All that should be output is the block of lines below from the line with "Чтобы не говорить о смерти, они говорят" to the line with "ットフォームの開発・保守・運用 ※詳細については面談時にご共有いたし", both included, exactly as written.
Input records: Begin
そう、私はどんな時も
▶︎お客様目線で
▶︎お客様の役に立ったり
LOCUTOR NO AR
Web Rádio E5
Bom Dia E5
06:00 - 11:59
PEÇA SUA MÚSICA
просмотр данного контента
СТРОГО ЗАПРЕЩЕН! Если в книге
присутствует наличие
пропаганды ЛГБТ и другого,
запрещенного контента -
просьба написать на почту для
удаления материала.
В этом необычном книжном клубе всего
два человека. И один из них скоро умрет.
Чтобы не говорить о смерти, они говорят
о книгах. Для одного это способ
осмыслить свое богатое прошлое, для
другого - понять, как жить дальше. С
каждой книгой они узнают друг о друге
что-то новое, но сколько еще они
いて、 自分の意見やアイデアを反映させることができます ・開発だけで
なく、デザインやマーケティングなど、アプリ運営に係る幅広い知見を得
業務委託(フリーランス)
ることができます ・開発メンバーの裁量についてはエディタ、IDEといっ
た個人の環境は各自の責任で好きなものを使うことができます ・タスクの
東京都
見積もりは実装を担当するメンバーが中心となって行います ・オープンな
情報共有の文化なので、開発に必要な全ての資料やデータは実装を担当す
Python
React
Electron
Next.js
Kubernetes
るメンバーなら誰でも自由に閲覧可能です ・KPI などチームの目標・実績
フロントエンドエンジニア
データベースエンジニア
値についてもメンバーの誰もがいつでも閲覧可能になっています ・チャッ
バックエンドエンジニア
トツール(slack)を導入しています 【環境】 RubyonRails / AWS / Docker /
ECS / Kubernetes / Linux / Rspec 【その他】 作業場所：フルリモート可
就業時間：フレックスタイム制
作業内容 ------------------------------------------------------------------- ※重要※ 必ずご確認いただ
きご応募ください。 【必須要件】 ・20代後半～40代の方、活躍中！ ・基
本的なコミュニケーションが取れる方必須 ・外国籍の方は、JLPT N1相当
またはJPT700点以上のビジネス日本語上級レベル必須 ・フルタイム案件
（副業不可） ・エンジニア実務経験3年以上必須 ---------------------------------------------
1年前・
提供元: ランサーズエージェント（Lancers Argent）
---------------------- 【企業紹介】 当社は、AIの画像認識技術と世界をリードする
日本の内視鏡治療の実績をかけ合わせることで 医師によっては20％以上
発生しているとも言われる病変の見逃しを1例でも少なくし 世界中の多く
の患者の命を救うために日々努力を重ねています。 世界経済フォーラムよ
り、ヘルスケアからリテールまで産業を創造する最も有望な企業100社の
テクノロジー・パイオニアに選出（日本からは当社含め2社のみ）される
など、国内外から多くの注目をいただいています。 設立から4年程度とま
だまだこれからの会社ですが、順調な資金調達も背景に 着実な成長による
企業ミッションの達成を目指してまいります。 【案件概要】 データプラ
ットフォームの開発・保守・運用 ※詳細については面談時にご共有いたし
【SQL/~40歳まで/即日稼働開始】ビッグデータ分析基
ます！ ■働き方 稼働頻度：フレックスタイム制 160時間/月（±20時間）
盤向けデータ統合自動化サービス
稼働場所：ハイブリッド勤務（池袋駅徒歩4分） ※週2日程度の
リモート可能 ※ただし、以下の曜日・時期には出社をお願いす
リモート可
Input records: End
» **Written reply**
Чтобы не говорить о смерти, они говорят
о книгах. Для одного это способ
осмыслить свое богатое прошлое, для
другого - понять, как жить дальше. С
каждой книгой они узнают друг о друге
что-то новое, но сколько еще они
いて、 自分の意見やアイデアを反映させることができます ・開発だけで
なく、デザインやマーケティングなど、アプリ運営に係る幅広い知見を得
業務委託(フリーランス)
ることができます ・開発メンバーの裁量についてはエディタ、IDEといっ
た個人の環境は各自の責任で好きなものを使うことができます ・タスクの
東京都
見積もりは実装を担当するメンバーが中心となって行います ・オープンな
情報共有の文化なので、開発に必要な全ての資料やデータは実装を担当す
Python
React
Electron
Next.js
Kubernetes
るメンバーなら誰でも自由に閲覧可能です ・KPI などチームの目標・実績
フロントエンドエンジニア
データベースエンジニア
値についてもメンバーの誰もがいつでも閲覧可能になっています ・チャッ
バックエンドエンジニア
トツール(slack)を導入しています 【環境】 RubyonRails / AWS / Docker /
ECS / Kubernetes / Linux / Rspec 【その他】 作業場所：フルリモート可
就業時間：フレックスタイム制
作業内容 ------------------------------------------------------------------- ※重要※ 必ずご確認いただ
きご応募ください。 【必須要件】 ・20代後半～40代の方、活躍中！ ・基
本的なコミュニケーションが取れる方必須 ・外国籍の方は、JLPT N1相当
またはJPT700点以上のビジネス日本語上級レベル必須 ・フルタイム案件
（副業不可） ・エンジニア実務経験3年以上必須 ---------------------------------------------
1年前・
提供元: ランサーズエージェント（Lancers Argent）
---------------------- 【企業紹介】 当社は、AIの画像認識技術と世界をリードする
日本の内視鏡治療の実績をかけ合わせることで 医師によっては20％以上
発生しているとも言われる病変の見逃しを1例でも少なくし 世界中の多く
の患者の命を救うために日々努力を重ねています。 世界経済フォーラムよ
り、ヘルスケアからリテールまで産業を創造する最も有望な企業100社の
テクノロジー・パイオニアに選出（日本からは当社含め2社のみ）される
など、国内外から多くの注目をいただいています。 設立から4年程度とま
だまだこれからの会社ですが、順調な資金調達も背景に 着実な成長による
企業ミッションの達成を目指してまいります。 【案件概要】 データプラ
ットフォームの開発・保守・運用 ※詳細については面談時にご共有いたし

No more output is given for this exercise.